Après la sortie en grande pompes de Tomie, Mangetsu continue sa politique éditoriale autour de Junji Ito avec Sensor. Un choix judicieux, on le verra, tant ce titre très récent de l’auteur peut fonctionner en miroir avec la première œuvre du mangaka. Un ouvrage encore une fois marqué par la trace d’un Auteur avec un grand A, dont la lecture a été énormément guidée par cet aspect me concernant.
Un grand merci à Mangetsu pour l’envoi de ce volume.
Resituer le titre dans l’œuvre d’Ito
Avant de rentrer dans le vif du sujet, il convient quand même de resituer très rapidement le titre dans l’œuvre de son auteur. Comme je l’ai dit, le titre est très récent, puisqu’il s’agit de l’avant dernier ouvrage en date de l’auteur, paru en 2018-2019 au Japon, et inédit en France jusqu’alors. Un grand écart par rapport à Tomie qui était sa première œuvre. Mais un choix éditorial pertinent selon moi, car on peut trouver une forte parenté entre les deux titres, chacun se centrant sur une figure féminine.
Ainsi, si on lit dans un premier temps Sensor comme une potentielle continuité de Tomie, ce sont toutes les inversions narratives et thématiques qui nourrissent l’ouvrage. De là à dire que lire les deux conjointement enrichit l’interprétation de chacun, il n’y a qu’un pas que je serai tenté de franchir.
Précisons au passage que depuis Sensor, Ito a sorti une nouvelle histoire intitulée Phantom Zone, qui arrivera en principe en juillet 2022 chez Mangetsu. Tout cela pour dire que Sensor est clairement l’oeuvre d’un mangaka très expérimenté, qui a cependant été dépassé par son récit, comme il l’explique dans sa postface.

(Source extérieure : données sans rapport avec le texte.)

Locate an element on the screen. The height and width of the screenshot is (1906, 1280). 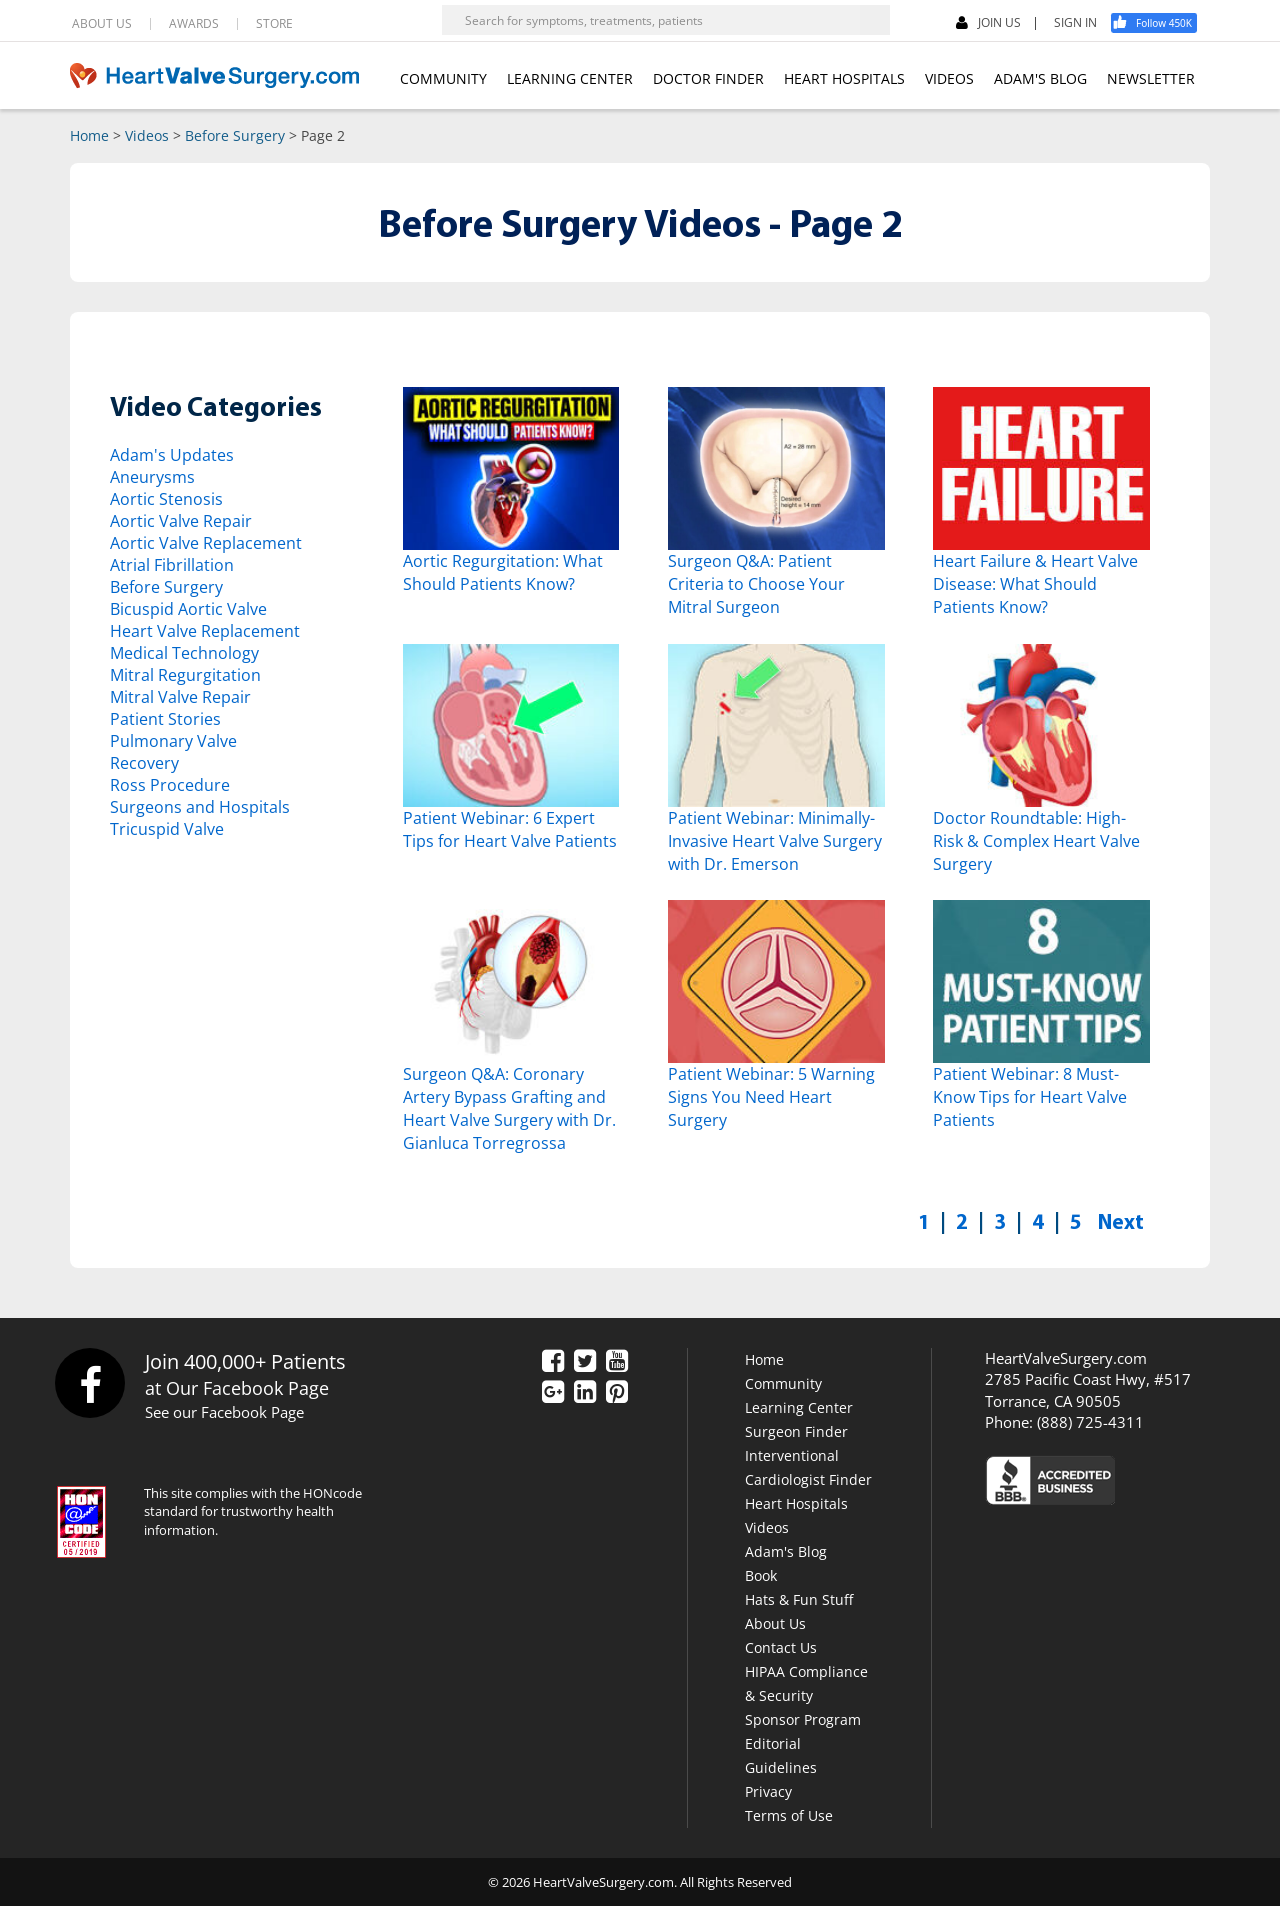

Il avoue en effet, qu’il avait la sensation que ses « personnages n’en ont fait qu’à leur tête », qu’il avait au début de l’histoire une idée de ce qu’il voulait raconter, mais que dès la fin du premier chapitre, les personnages, en particulier Kyoko Byakuya, la jeune femme que l’on voit en couverture, lui ont échappé, et se sont émancipé. Une vision du travail d’écriture très intéressante, qui contribue aussi à nourrir la façon dont on interprète ce récit assez particulier (on y reviendra).
Ito avait donc une idée vague lorsqu’il a commencé son histoire, qui a bifurqué dans des directions inattendues, mais non moins passionnantes. Et surtout, il a réussi à imposer de beaux personnages, qu’il confie avoir envie de retrouver à l’occasion, chose qui ne serait pas pour me déplaire.
Un mot sur l’édition
Impossible de ne pas évoquer le travail d’édition de Mangetsu sur ce volume, comme ce fut le cas pour Tomie. Pour rappel, l’éditeur a fait le choix audacieux et vraiment pertinent d’une collection centrée sur l’auteur, en témoigne le petit logo sur le dos de l’ouvrage, avec une véritable unité éditoriale qui sera du meilleur effet une fois alignés dans une bibliothèque.

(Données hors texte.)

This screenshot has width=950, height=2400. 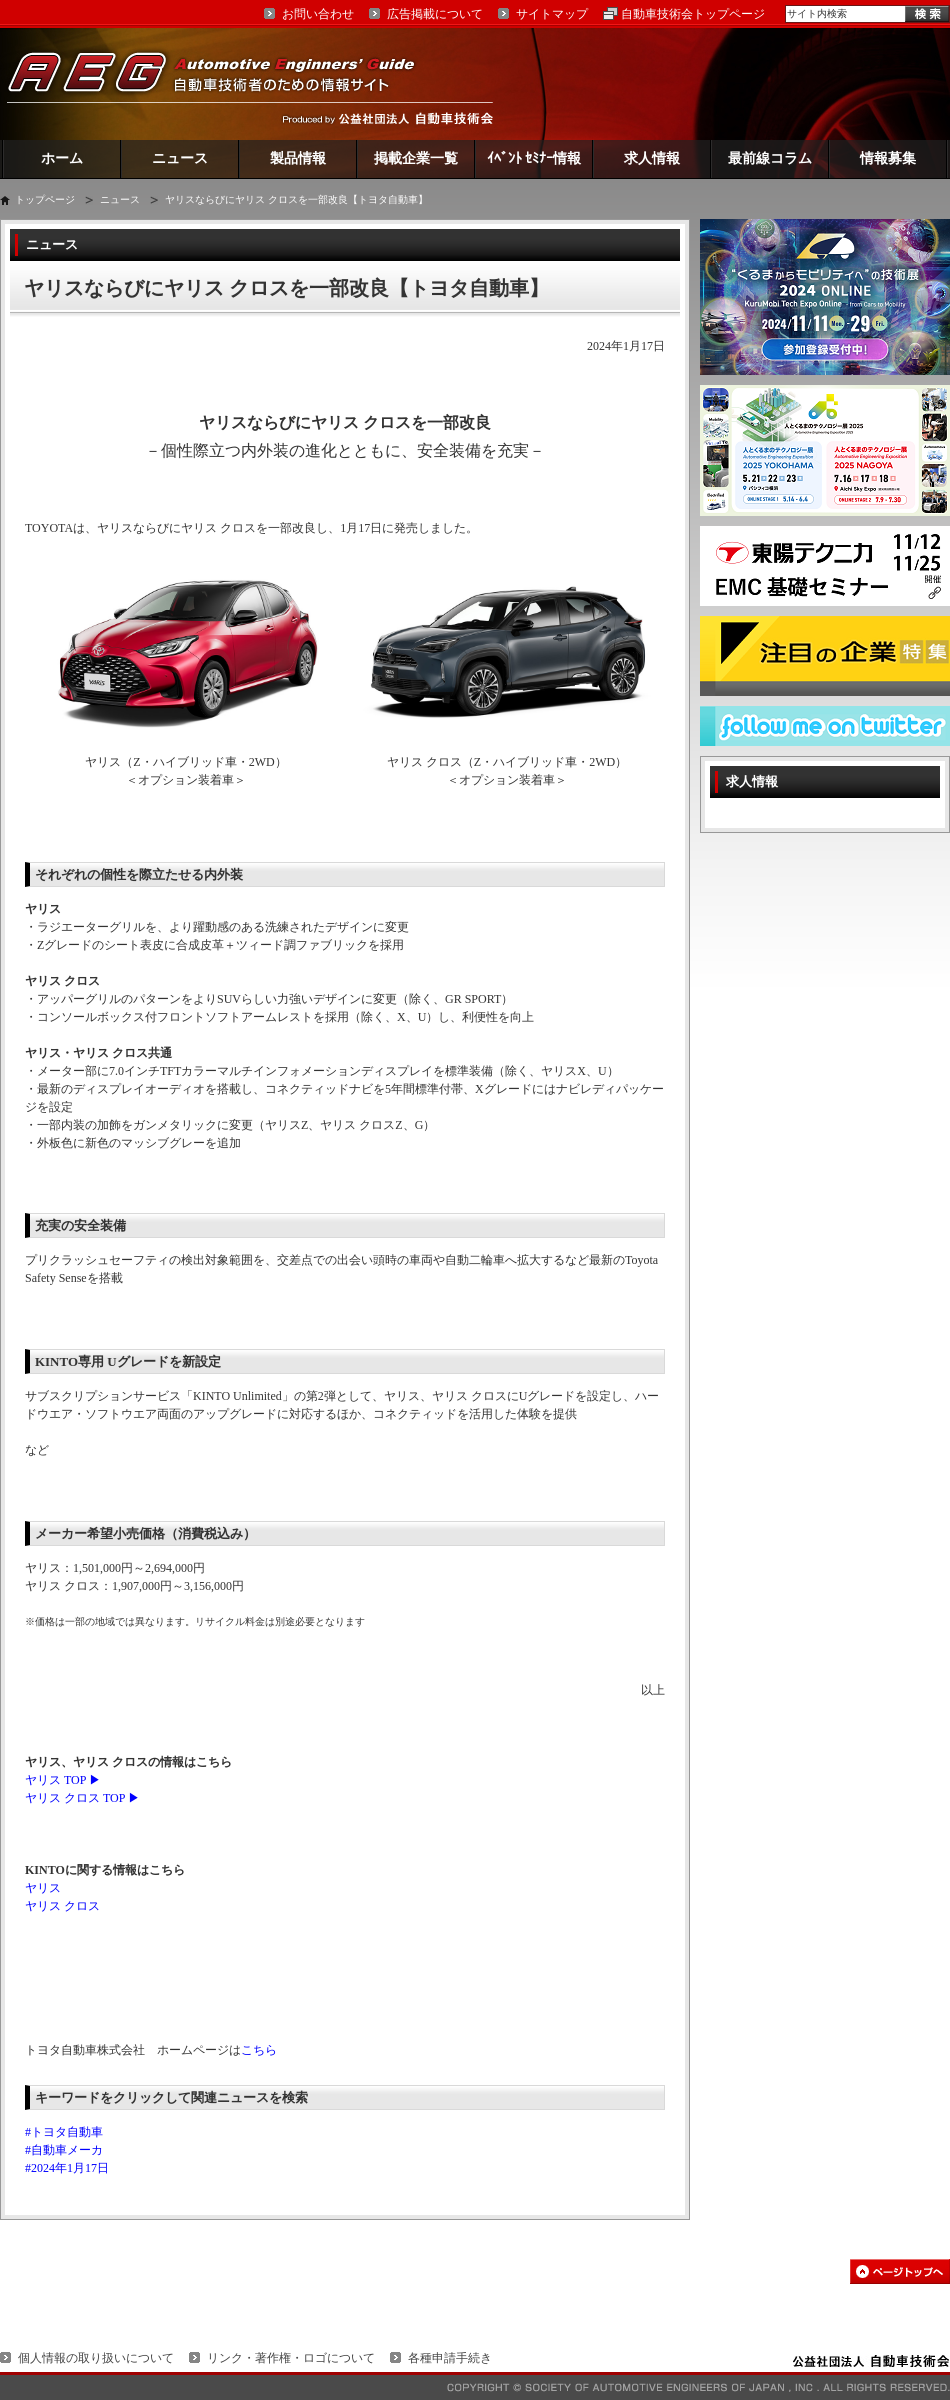 I want to click on 個人情報の取り扱いについて, so click(x=96, y=2358).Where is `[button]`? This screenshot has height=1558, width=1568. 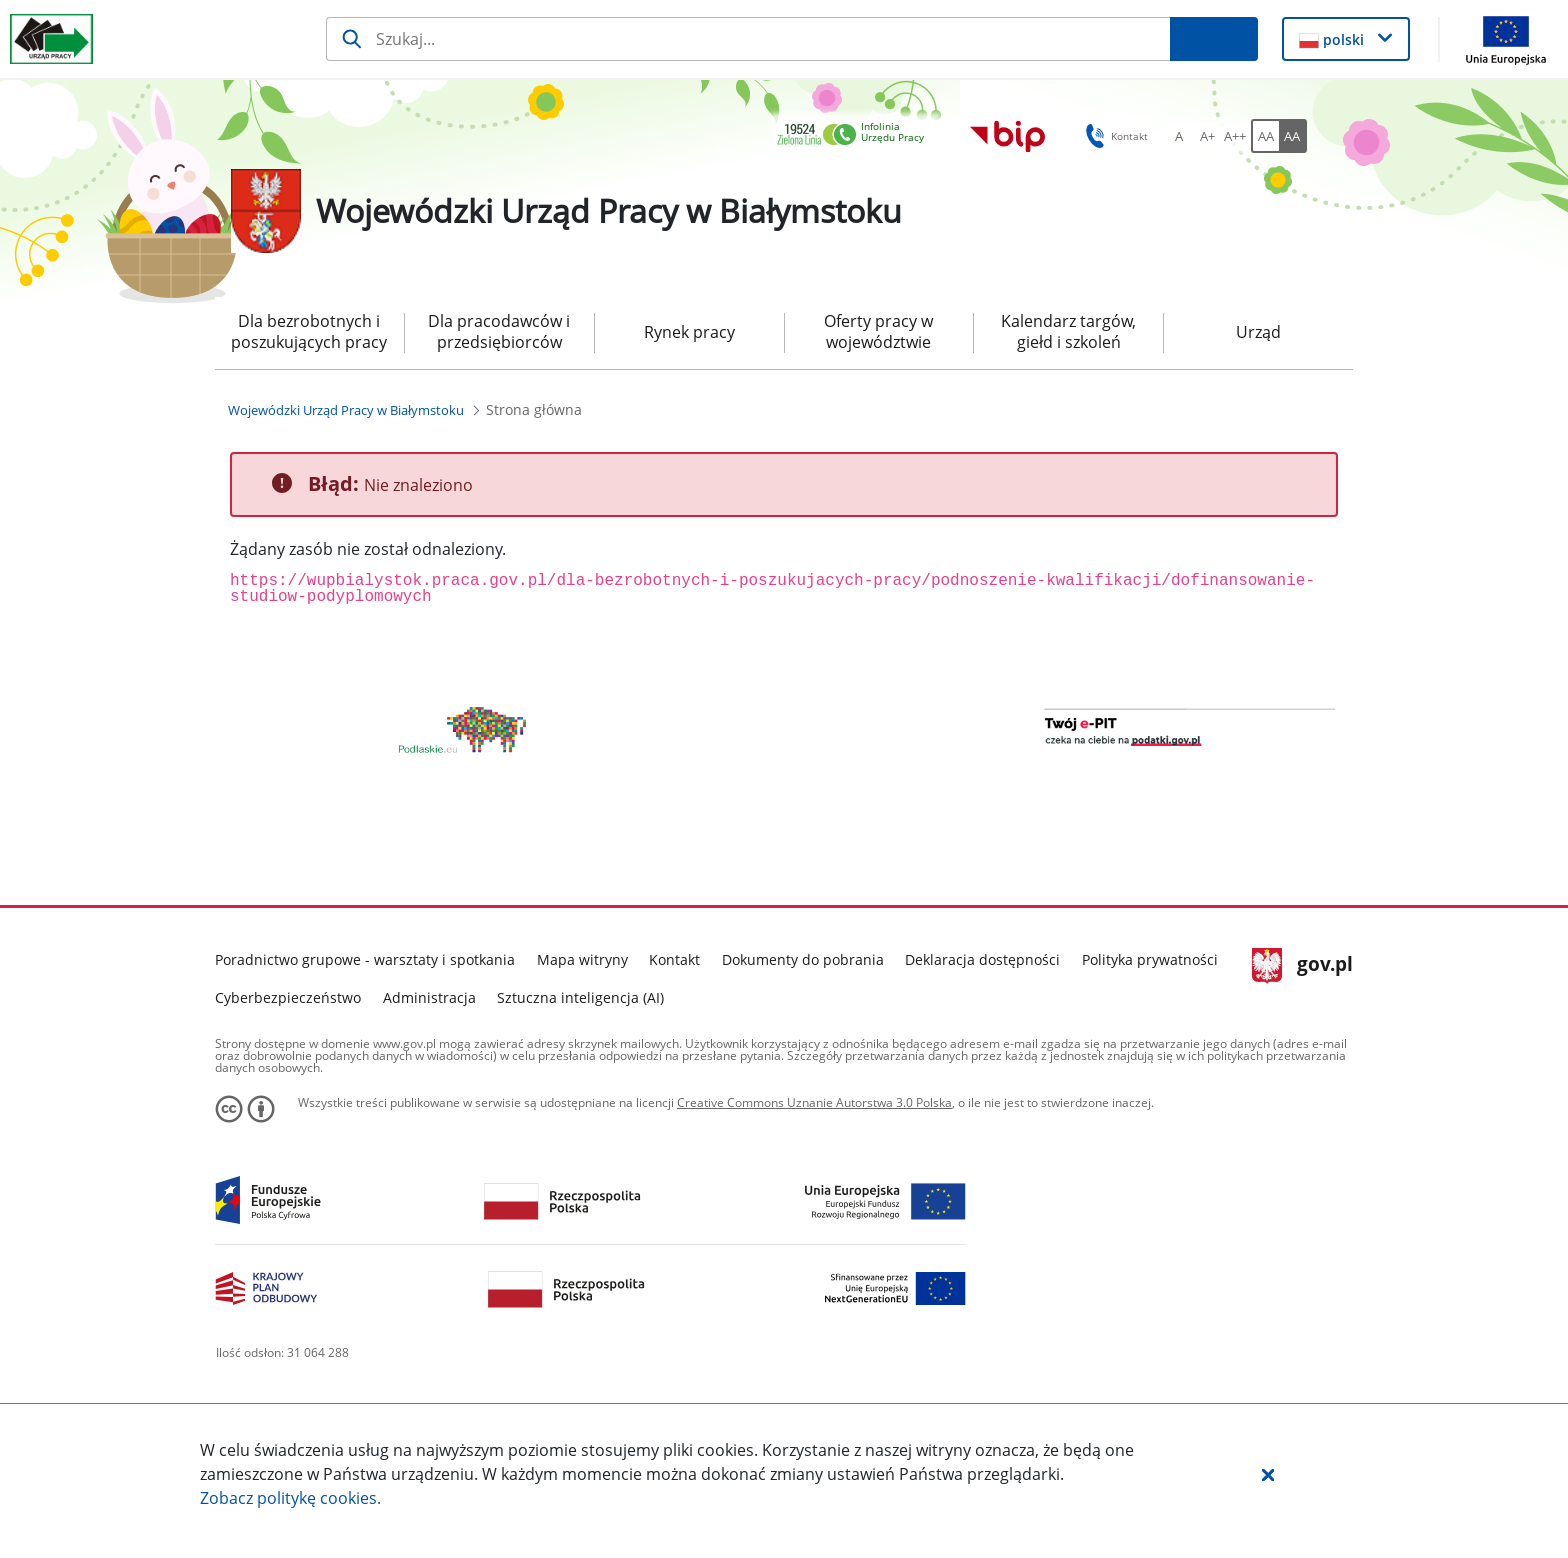 [button] is located at coordinates (1268, 1474).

Nous avons encore une fois un grand format, avec couverture cartonnée, et 250 pages environ pour 14€90, soit un prix tout à fait dans la norme pour un si bel objet. Concernant la qualité du papier, que j’ai trouvé trop fin ou en tout cas pas assez opaque sur Tomie, j’ai l’impression qu’il y a vraiment du mieux, si bien que cet écueil ne me semble plus vraiment tenir ici.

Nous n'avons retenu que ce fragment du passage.